■ Work instruction
The stretch wanted below opens at the line containing "pulse; the sedges" and closes at the line containing "processes that build". Please return it exactly, with no other lines.

Data records:
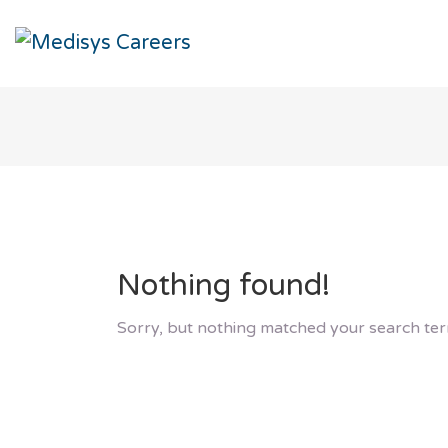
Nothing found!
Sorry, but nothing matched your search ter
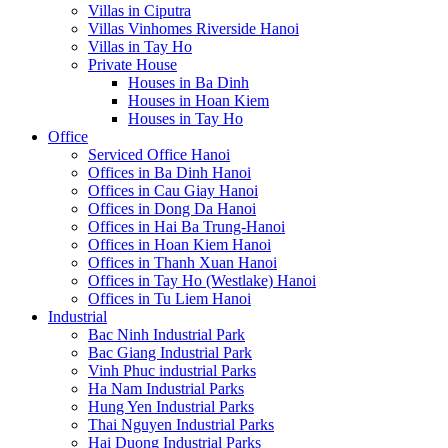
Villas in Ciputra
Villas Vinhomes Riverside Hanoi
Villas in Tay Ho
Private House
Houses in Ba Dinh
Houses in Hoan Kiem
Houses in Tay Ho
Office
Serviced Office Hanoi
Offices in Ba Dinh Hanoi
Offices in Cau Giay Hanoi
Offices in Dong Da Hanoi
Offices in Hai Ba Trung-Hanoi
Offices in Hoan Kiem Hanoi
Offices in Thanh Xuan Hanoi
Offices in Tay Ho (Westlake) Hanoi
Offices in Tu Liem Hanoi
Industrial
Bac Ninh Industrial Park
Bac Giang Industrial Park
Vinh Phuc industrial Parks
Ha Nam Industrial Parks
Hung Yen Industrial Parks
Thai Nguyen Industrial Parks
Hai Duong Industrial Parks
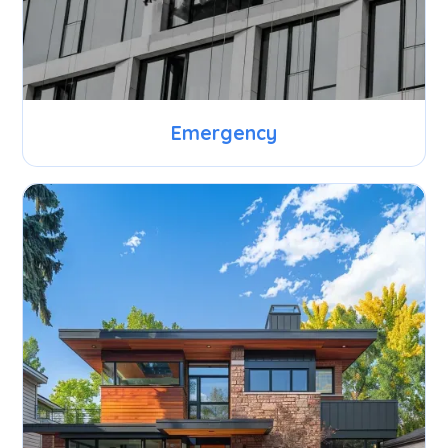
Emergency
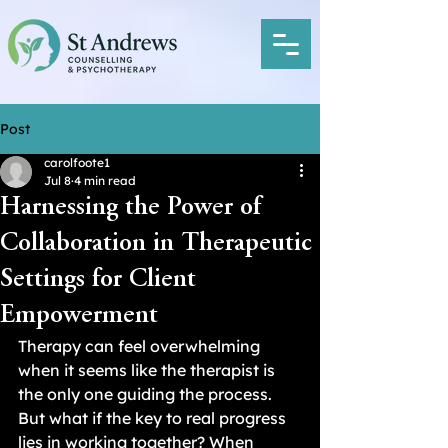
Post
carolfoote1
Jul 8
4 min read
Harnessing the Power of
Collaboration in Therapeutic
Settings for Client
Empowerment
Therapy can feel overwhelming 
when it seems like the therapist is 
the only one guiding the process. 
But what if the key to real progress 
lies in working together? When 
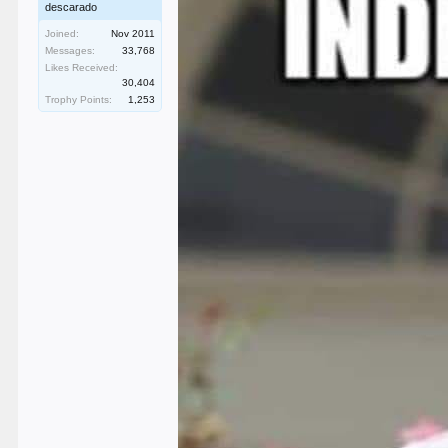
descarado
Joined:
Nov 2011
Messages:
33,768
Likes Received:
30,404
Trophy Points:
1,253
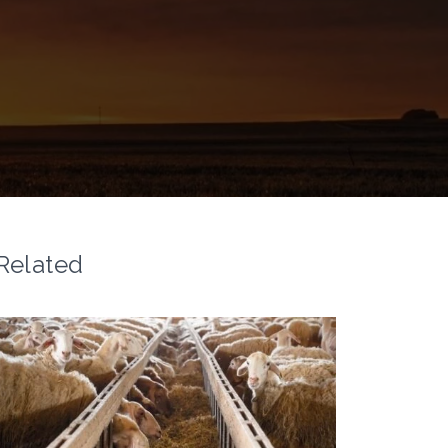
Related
...
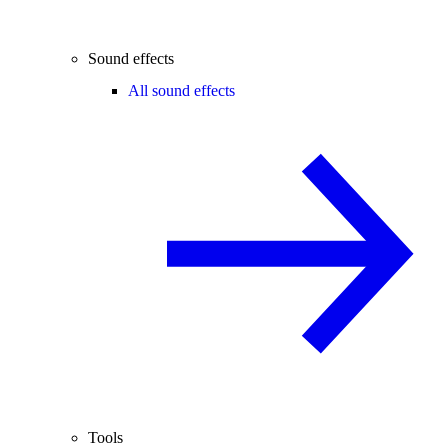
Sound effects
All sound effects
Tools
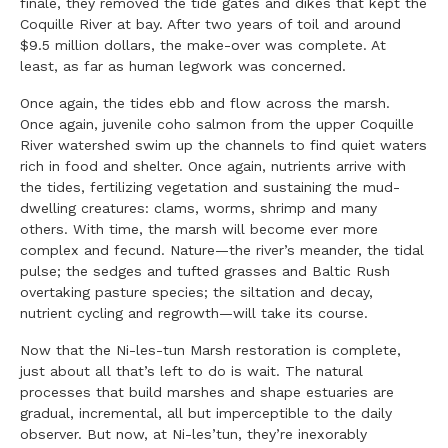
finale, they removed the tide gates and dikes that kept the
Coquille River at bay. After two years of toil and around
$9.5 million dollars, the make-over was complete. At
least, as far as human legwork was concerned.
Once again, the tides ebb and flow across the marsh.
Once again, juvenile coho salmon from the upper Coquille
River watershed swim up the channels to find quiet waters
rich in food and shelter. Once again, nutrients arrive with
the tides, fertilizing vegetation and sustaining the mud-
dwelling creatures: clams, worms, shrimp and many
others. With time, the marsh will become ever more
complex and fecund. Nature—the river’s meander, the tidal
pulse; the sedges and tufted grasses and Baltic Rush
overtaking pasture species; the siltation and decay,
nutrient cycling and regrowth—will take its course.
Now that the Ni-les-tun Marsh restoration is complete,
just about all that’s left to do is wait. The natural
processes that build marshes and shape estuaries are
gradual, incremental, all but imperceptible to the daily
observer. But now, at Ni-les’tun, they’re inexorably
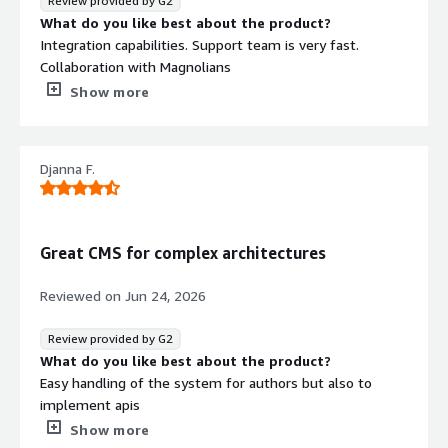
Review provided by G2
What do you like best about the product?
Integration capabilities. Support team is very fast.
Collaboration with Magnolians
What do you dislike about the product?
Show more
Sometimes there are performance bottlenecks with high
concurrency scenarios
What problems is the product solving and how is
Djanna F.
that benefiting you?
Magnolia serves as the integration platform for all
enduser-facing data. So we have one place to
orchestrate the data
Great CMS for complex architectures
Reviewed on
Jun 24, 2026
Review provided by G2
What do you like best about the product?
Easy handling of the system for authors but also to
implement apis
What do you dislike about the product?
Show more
==
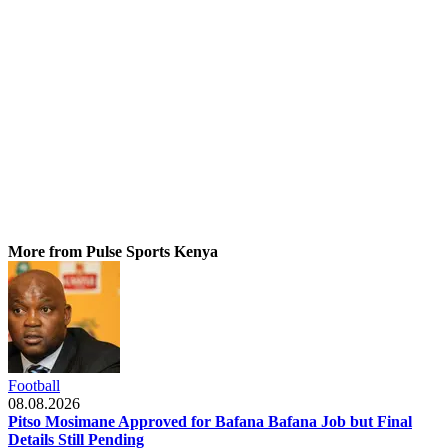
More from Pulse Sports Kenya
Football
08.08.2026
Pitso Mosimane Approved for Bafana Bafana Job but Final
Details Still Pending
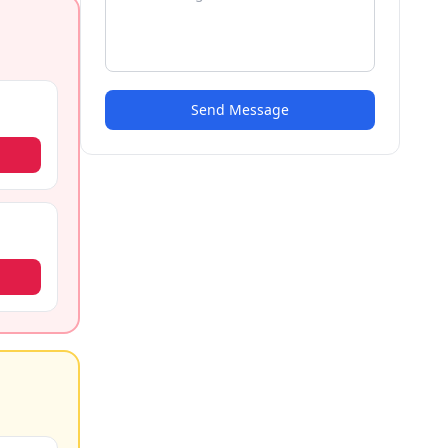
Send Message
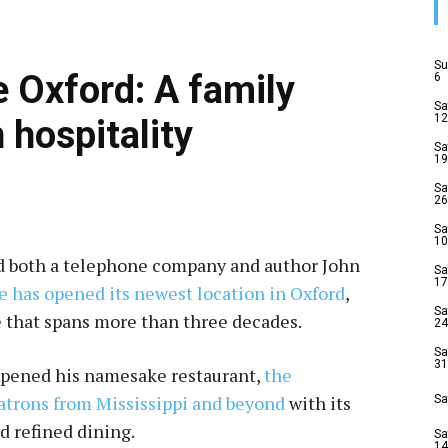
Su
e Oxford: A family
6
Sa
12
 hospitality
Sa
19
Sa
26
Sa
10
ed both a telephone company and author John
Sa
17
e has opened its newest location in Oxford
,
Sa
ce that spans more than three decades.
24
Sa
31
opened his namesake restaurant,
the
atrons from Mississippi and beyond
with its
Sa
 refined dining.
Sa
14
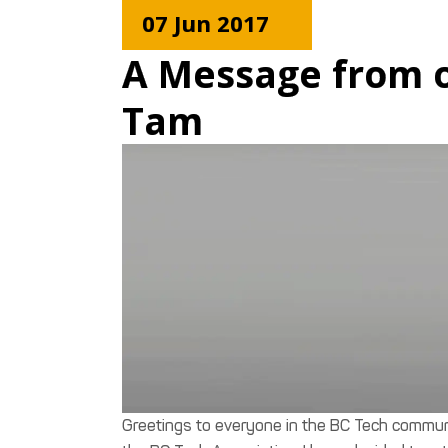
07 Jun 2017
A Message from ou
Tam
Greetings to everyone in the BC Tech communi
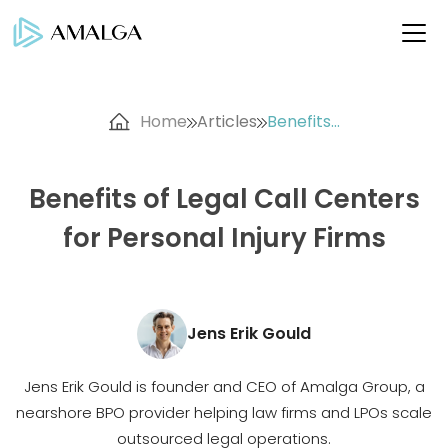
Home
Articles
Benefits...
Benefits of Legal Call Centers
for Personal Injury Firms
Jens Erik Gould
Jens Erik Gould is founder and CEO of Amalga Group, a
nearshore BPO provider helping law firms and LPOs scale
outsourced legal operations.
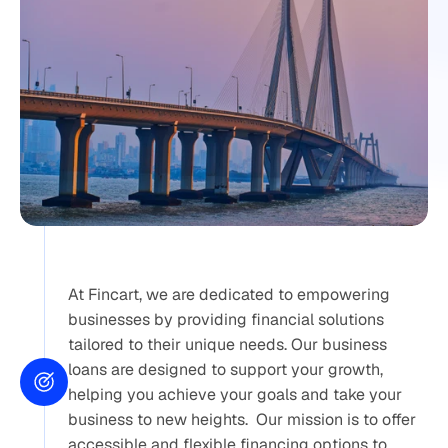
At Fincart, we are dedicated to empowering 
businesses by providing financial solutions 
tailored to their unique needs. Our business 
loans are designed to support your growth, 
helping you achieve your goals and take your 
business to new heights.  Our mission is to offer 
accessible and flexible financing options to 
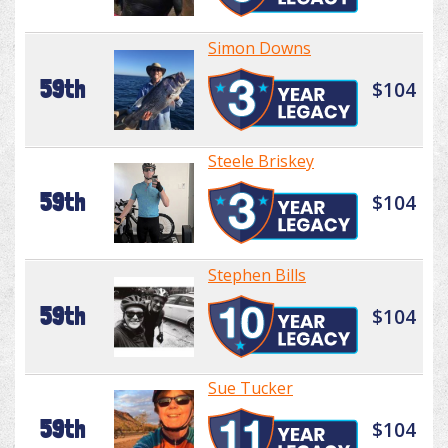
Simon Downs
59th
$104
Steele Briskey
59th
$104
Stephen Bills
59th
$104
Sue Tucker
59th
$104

■ Exercise output
pulse; the sedges and tufted grasses and Baltic Rush
overtaking pasture species; the siltation and decay,
nutrient cycling and regrowth—will take its course.
Now that the Ni-les-tun Marsh restoration is complete,
just about all that’s left to do is wait. The natural
processes that build marshes and shape estuaries are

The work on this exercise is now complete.